Go over the lines below, and when one contains the word "nhân", copy it.

-------------------------

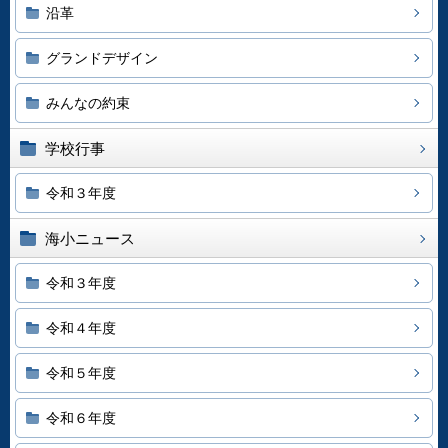
沿革
グランドデザイン
みんなの約束
学校行事
令和３年度
海小ニュース
令和３年度
令和４年度
令和５年度
令和６年度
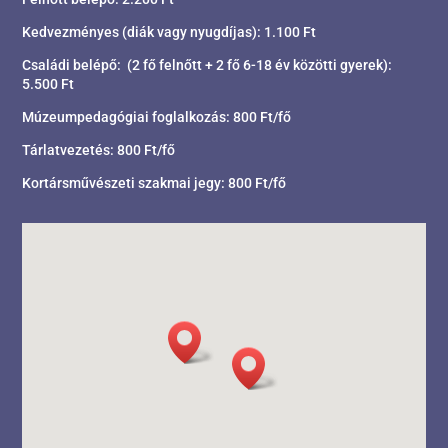
Kedvezményes (diák vagy nyugdíjas): 1.100 Ft
Családi belépő: (2 fő felnőtt + 2 fő 6-18 év közötti gyerek):
5.500 Ft
Múzeumpedagógiai foglalkozás: 800 Ft/fő
Tárlatvezetés: 800 Ft/fő
Kortársművészeti szakmai jegy: 800 Ft/fő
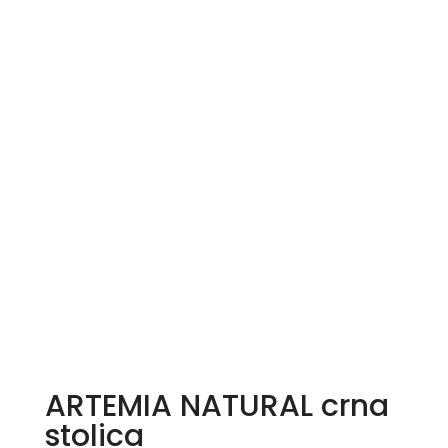
ARTEMIA NATURAL crna
stolica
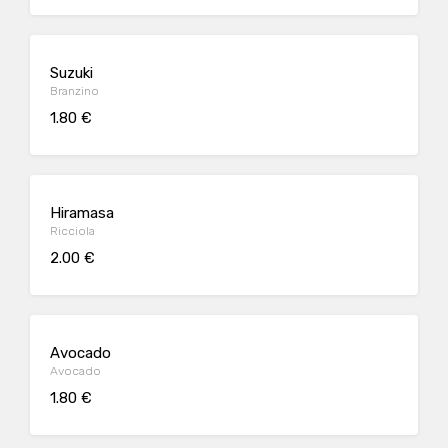
Suzuki
Branzino
1.80 €
Hiramasa
Ricciola
2.00 €
Avocado
Avocado
1.80 €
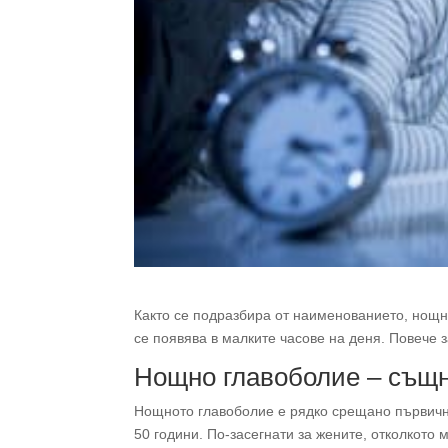
Както се подразбира от наименованието, нощн
се появява в малките часове на деня. Повече 
Нощно главоболие – същ
Нощното главоболие е рядко срещано първичн
50 години. По-засегнати за жените, отколкото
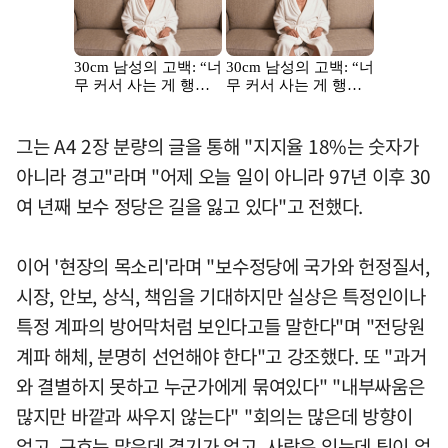
그는 A4 2장 분량의 글을 통해 "지지율 18%는 숫자가
아니라 경고"라며 "어제 오늘 일이 아니라 97년 이후 30
여 년째 보수 정당은 길을 잃고 있다"고 전했다.
이어 '현장의 목소리'라며 "보수정당에 국가와 헌정질서,
시장, 안보, 상식, 책임을 기대하지만 실상은 특정인이나
특정 계파의 방어막처럼 보인다고들 말한다"며 "전당원
계파 해체, 분명히 선언해야 한다"고 강조했다. 또 "과거
와 결별하지 못하고 누군가에게 묶여있다" "내부싸움은
많지만 바깥과 싸우지 않는다" "회의는 많은데 방향이
없고, 구호는 많은데 결기가 없고, 사람은 있는데 팀이 없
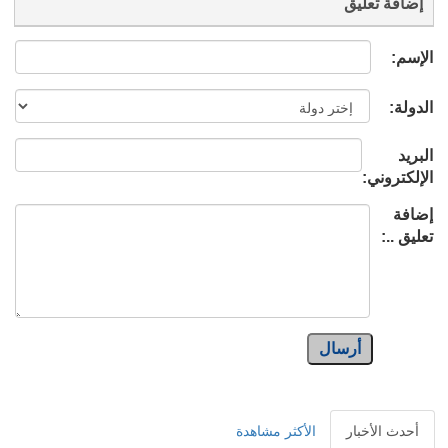
إضافة تعليق
الإسم:
الدولة:
البريد
الإلكتروني:
إضافة
تعليق ..:
أرسال
أحدث الأخبار
الأكثر مشاهدة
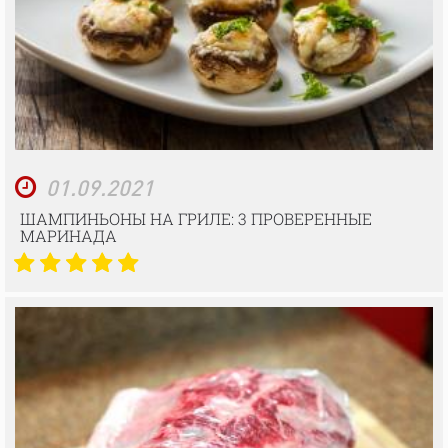
01.09.2021
ШАМПИНЬОНЫ НА ГРИЛЕ: 3 ПРОВЕРЕННЫЕ
МАРИНАДА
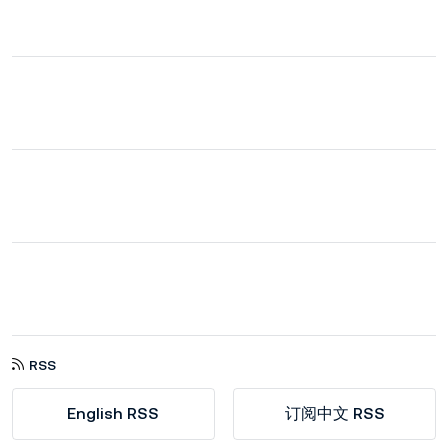
RSS
English RSS
订阅中文 RSS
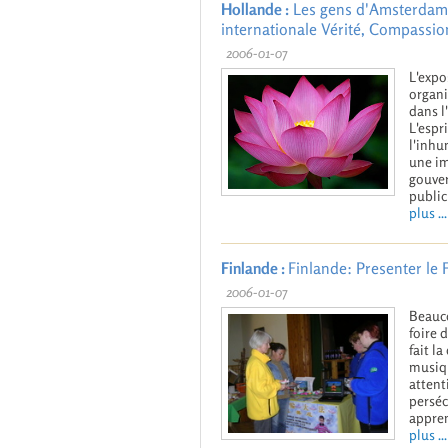
Hollande :
Les gens d'Amsterdam s
internationale Vérité, Compassio
2006-01-07
L'expo
organi
dans l
L'espr
l'inhu
une im
gouver
public 
plus ...
Finlande :
Finlande: Presenter le 
2006-01-07
Beauco
foire 
fait l
musiqu
attent
perséc
appren
plus ...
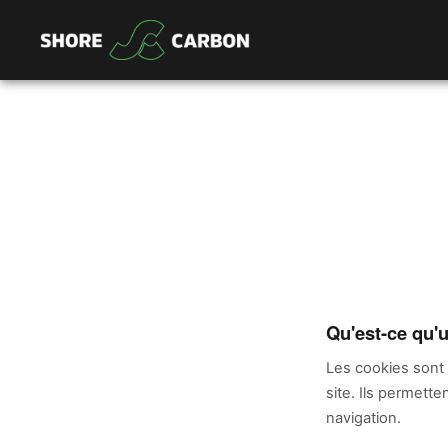
Qu'est-ce qu'
Les cookies sont d
site. Ils permett
navigation.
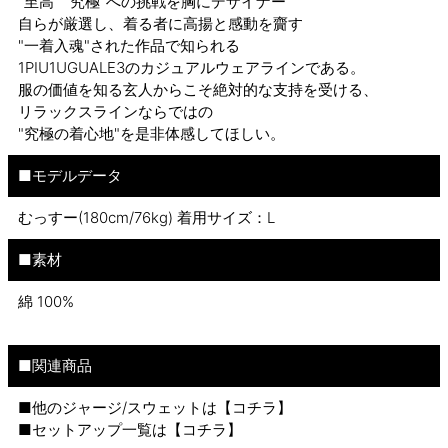
"至高" "究極"への挑戦を胸にデザイナー
自らが厳選し、着る者に高揚と感動を齎す
"一着入魂"された作品で知られる
1PIU1UGUALE3のカジュアルウェアラインである。
服の価値を知る玄人からこそ絶対的な支持を受ける、
リラックスラインならではの
"究極の着心地"を是非体感してほしい。
■モデルデータ
むっすー(180cm/76kg) 着用サイズ：L
■素材
綿 100%
■関連商品
■他のジャージ/スウェットは【
コチラ
】
■セットアップ一覧は【
コチラ
】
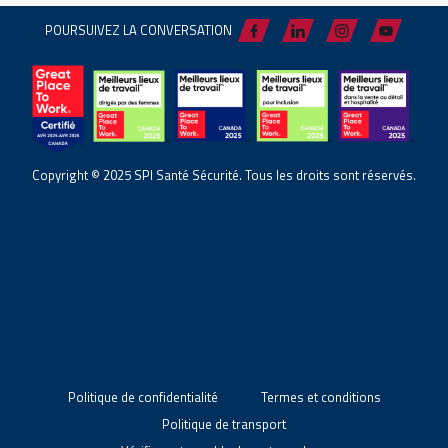
POURSUIVEZ LA CONVERSATION
Copyright © 2025 SPI Santé Sécurité. Tous les droits sont réservés.
Politique de confidentialité
Termes et conditions
Politique de transport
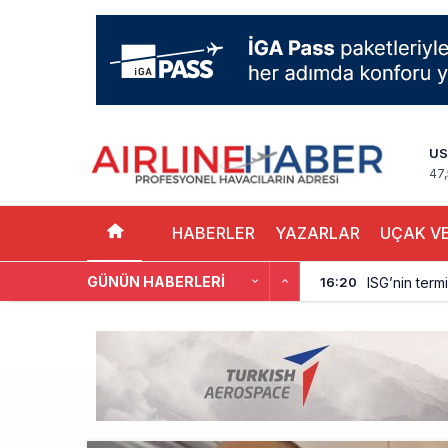
US
47
HABERLER
YAZARLAR
UÇAK VE
GÜNÜN HABERLERI
ISG’nin term
16:20
AJet’ten Yurt
11:41
THY’nin gelir
10:18
Pegasus, söz
9:42
Kolombiya, 2 
9:15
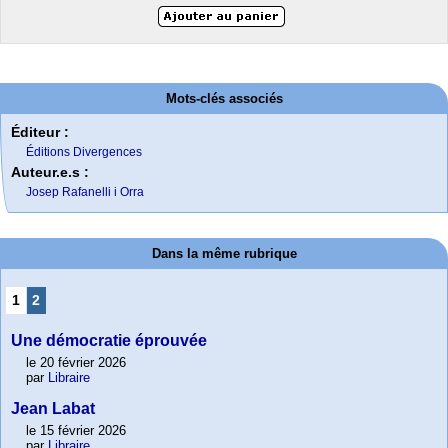
Mots-clés associés
Éditeur :
Éditions Divergences
Auteur.e.s :
Josep Rafanelli i Orra
Dans la même rubrique
1
2
Une démocratie éprouvée
le 20 février 2026
par
Libraire
Jean Labat
le 15 février 2026
par
Libraire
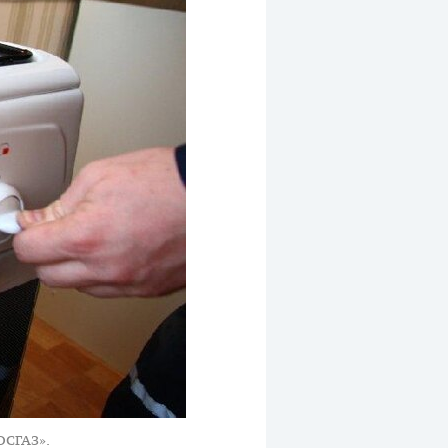
ОСГАЗ».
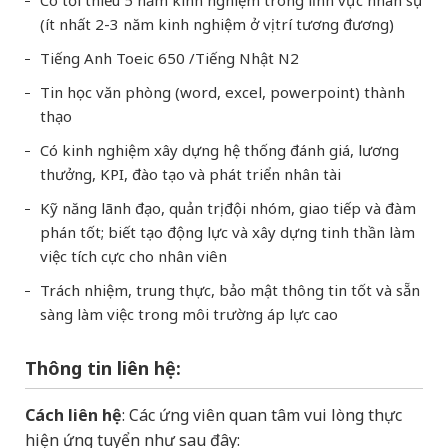
(ít nhất 2-3 năm kinh nghiệm ở vị trí tương đương)
Tiếng Anh Toeic 650 /Tiếng Nhật N2
Tin học văn phòng (word, excel, powerpoint) thành
thạo
Có kinh nghiệm xây dựng hệ thống đánh giá, lương
thưởng, KPI, đào tạo và phát triển nhân tài
Kỹ năng lãnh đạo, quản trị đội nhóm, giao tiếp và đàm
phán tốt; biết tạo động lực và xây dựng tinh thần làm
việc tích cực cho nhân viên
Trách nhiệm, trung thực, bảo mật thông tin tốt và sẵn
sàng làm việc trong môi trường áp lực cao
Thông tin liên hệ:
Cách liên hệ
: Các ứng viên quan tâm vui lòng thực
hiện ứng tuyển như sau đây:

-------------------------

Exercise output:
thưởng, KPI, đào tạo và phát triển nhân tài
việc tích cực cho nhân viên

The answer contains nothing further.